Josok's mental health suffered a blow after James Roszko murdered four of the constable's colleagues at the same scene Josok had been guarding just a few hours earlier. After a medical leave, the constable returned to work in 2006 but left on a medical leave two years later, saying his supervisors only assigned him menial tasks.
Josok's B.C.-based lawyer Sebastien Anderson said the RCMP let him go in June 2016.
"They just medically discharged him without having the medical evidence and in this instance Const. Josok's restrictions were fairly limited. The only restriction was he could not wear a uniform and there's many non-uniform positions that he could perform," Anderson told CBC News.
Anderson said he received a settlement agreement today, saying the RCMP would reinstate Josok retroactive to the date he was discharged.
No one from the RCMP responded to a request for comment from CBC News, but Anderson said Josok should be back in a plain-clothes job within two months after re-obtaining security clearance and undergoing a fitness examination.
RCMP mental health services found lacking
Today's settlement comes on the heels of this week's report from the federal auditor general that found the force is failing to meet its employees' mental health needs.
Michael Ferguson found 20 per cent of all Mounties who took a mental health sick leave never return to work and that "supervisors did not always accommodate members' return to work as required."

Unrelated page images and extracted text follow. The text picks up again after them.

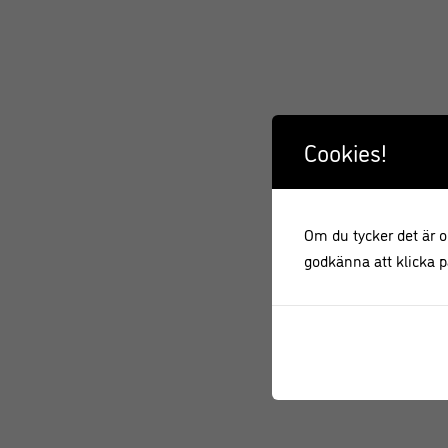
NYHET!
Cookies!
Om du tycker det är ok
godkänna att klicka på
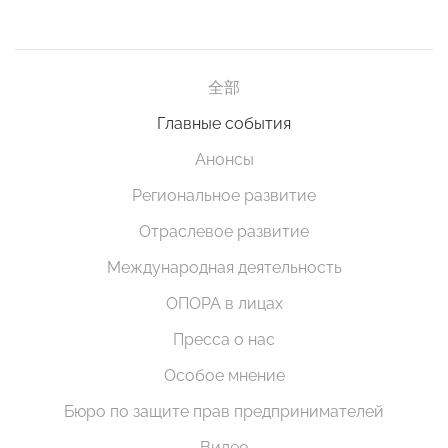
全部
Главные события
Анонсы
Региональное развитие
Отраслевое развитие
Международная деятельность
ОПОРА в лицах
Пресса о нас
Особое мнение
Бюро по защите прав предпринимателей
Видео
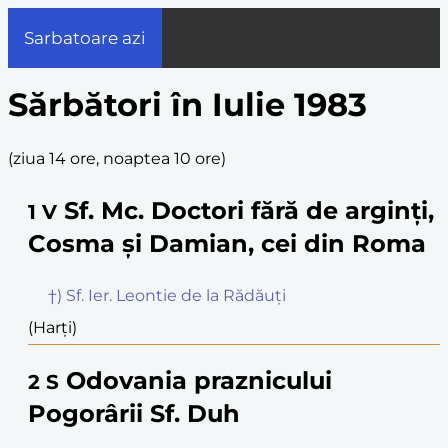
Sarbatoare azi
Sărbători în Iulie 1983
(
ziua 14 ore, noaptea 10 ore
)
Sf. Mc. Doctori fără de arginți,
1
V
Cosma și Damian, cei din Roma
†) Sf. Ier. Leontie de la Rădăuți
(Harți)
Odovania praznicului
2
S
Pogorârii Sf. Duh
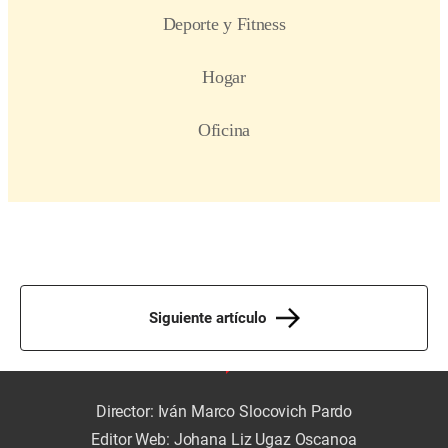
Siguiente artículo
Director: Iván Marco Slocovich Pardo
Editor Web: Johana Liz Ugaz Oscanoa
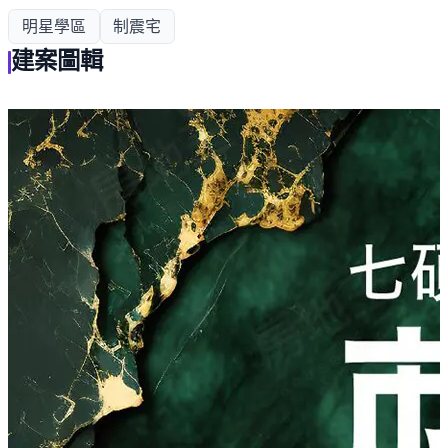
明星學區
制震宅
建案圖輯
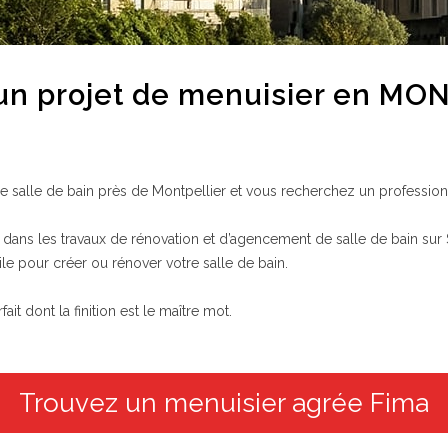
 un projet de menuisier en MO
 salle de bain près de Montpellier et vous recherchez un professionn
dans les travaux de rénovation et d’agencement de salle de bain sur S
le pour créer ou rénover votre salle de bain.
t dont la finition est le maître mot.
Trouvez un menuisier agrée Fima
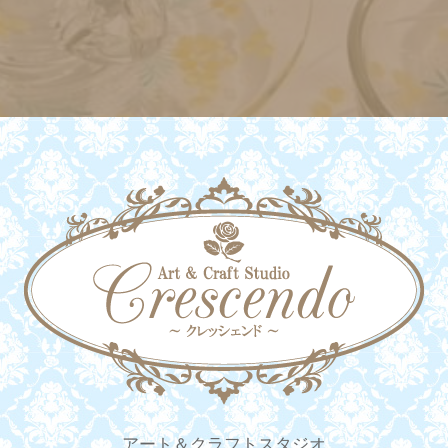
アート＆クラフトスタジオ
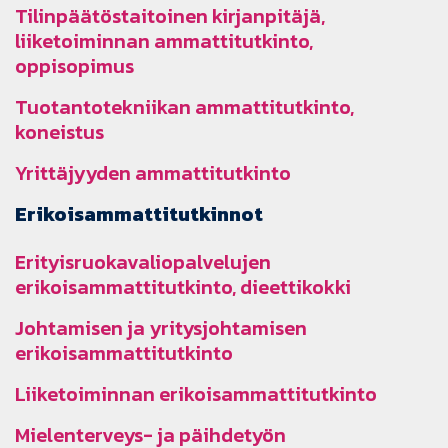
Tilinpäätöstaitoinen kirjanpitäjä,
liiketoiminnan ammattitutkinto,
oppisopimus
Tuotantotekniikan ammattitutkinto,
koneistus
Yrittäjyyden ammattitutkinto
Erikoisammattitutkinnot
Erityisruokavaliopalvelujen
erikoisammattitutkinto, dieettikokki
Johtamisen ja yritysjohtamisen
erikoisammattitutkinto
Liiketoiminnan erikoisammattitutkinto
Mielenterveys- ja päihdetyön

The settlement could have wide-reaching implications, as many other Mounties have also been involuntarily medically discharged from the national police force over the last year. The discharges are happening under a revamped RCMP Act, which removed several barriers to dismissing members.
Anderson alone has five more similar cases. The lawyer says the RCMP only pays lip service to their duty to try to find another job for employees who've been injured on the job.
"They've taken a really aggressive approach in discharging members frankly without supporting medical evidence that would show that they're totally disabled from performing their occupation and can't be accommodated," said Anderson.